COMUNICACIÓN POSTER
AUTORES
Ruiz Peña, Juan Luis 1; González Pérez, Antonio 2; Garcia Sanchez, Maria Isabel 1; Sáez , Maria Eugenia 2; Rus , Macarena 1; Lucas Lucas, Miguel 3; Matesanz , Fuencisla 4; Izquierdo Ayuso, Guillermo 1
CENTROS
1. Servicio de Neurología. Hospital Virgen Macarena; 2. Servicio: (CAEBi). Centro Andaluz de Estudios Bioinformáticos; 3. Servicio de Neurogenética. Hospital Virgen Macarena; 4. Servicio: CSIC. Instituto de Parasitología y Biomedicina “López Neyra”
OBJETIVOS
Identificar un conjunto de genes ligados a las diferencias interindividuales en la eficacia a la terapia con Interferón Beta
MATERIAL Y MÉTODOS
Diseño. Se usara una aproximación tipo GWAS para identificar diferentes single nucleotide polimorphism ligados a la diferente respuesta de los pacientes frente a interferón beta. Método. Se recoge información de respuesta al tratamiento con interferón de 149 individuos. 64 de ellos son respondedores mientras que 85 son no respondedores. Se han genotipado con éxito un total de 195,035 marcadores.
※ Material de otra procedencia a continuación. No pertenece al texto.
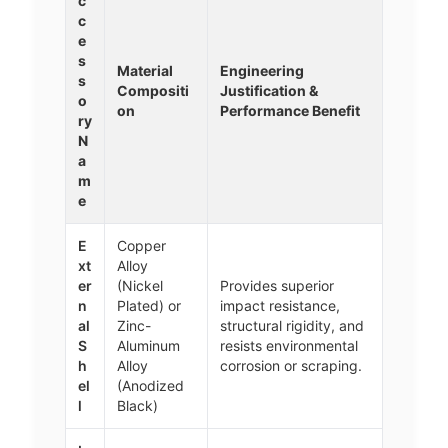
c
c
e
s
Material
Engineering
s
Compositi
Justification &
o
on
Performance Benefit
ry
N
a
m
e
E
Copper
xt
Alloy
er
(Nickel
Provides superior
n
Plated) or
impact resistance,
al
Zinc-
structural rigidity, and
S
Aluminum
resists environmental
h
Alloy
corrosion or scraping.
el
(Anodized
l
Black)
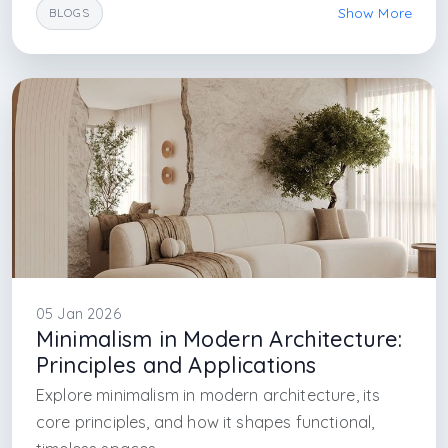
Show More
BLOGS
#modern sustainable homes
#arkethane architecture
#future architecture
#sustain interior design
#sustainable architecture ideas
#sustainable arch
#sustainable istanbul design design firm
#interior design firm in istanbul
#architectural firm in istanbul
#interior designer firm in sapanca
#sapanca interior
#sapanca sustainable design
05 Jan 2026
Minimalism in Modern Architecture:
Principles and Applications
Explore minimalism in modern architecture, its
core principles, and how it shapes functional,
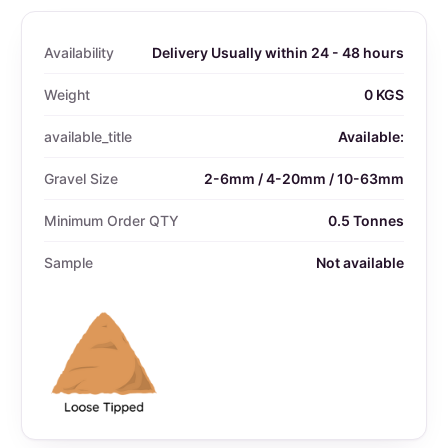
Availability
Delivery Usually within 24 - 48 hours
Weight
0 KGS
available_title
Available:
Gravel Size
2-6mm / 4-20mm / 10-63mm
Minimum Order QTY
0.5 Tonnes
Sample
Not available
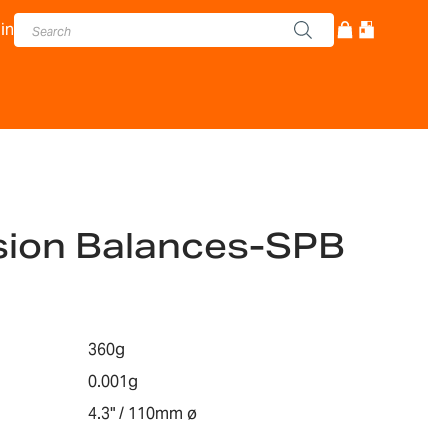
in
ision Balances-SPB
360g
0.001g
4.3" / 110mm ø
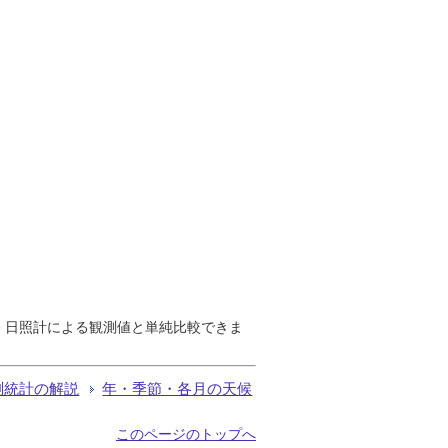
で、日照計による観測値と単純比較できま
測統計の解説
年・季節・各月の天候
このページのトップへ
Se evalúa la asociación entre estos marcadores y la respuesta mediante modelos de regresión logística usando el comando “logistic” de plink y asumiendo un modelo aditivo.
RESULTADOS
Dentro de los 367 marcadores seleccionados 13 resultaron estar asociados a respuesta terapéutica utilizando un umbral de significación estadística de p<0.05 en el análisis crudo. En el análisis ajustado nueve de estos marcadores conservaron la significación estadística, que también alcanzaron otros cinco marcadores no asociados en el análisis crudo. Si ampliamos el análisis a cualquier marcador sin exigir que este asociado con EM el número de marcadores seleccionables aumenta significativamente. Por este motivo elevamos el umbral de significación estadística hasta 0.0005 y detectamos un total de 34 marcadores asociados en el análisis crudo y 27 en el ajustado.
CONCLUSIONES
Este análisis nos sugiere un grupo de marcadores que podrían estar relacionados con la respuesta al tratamiento con interferón beta en pacientes con esclerosis múltiple.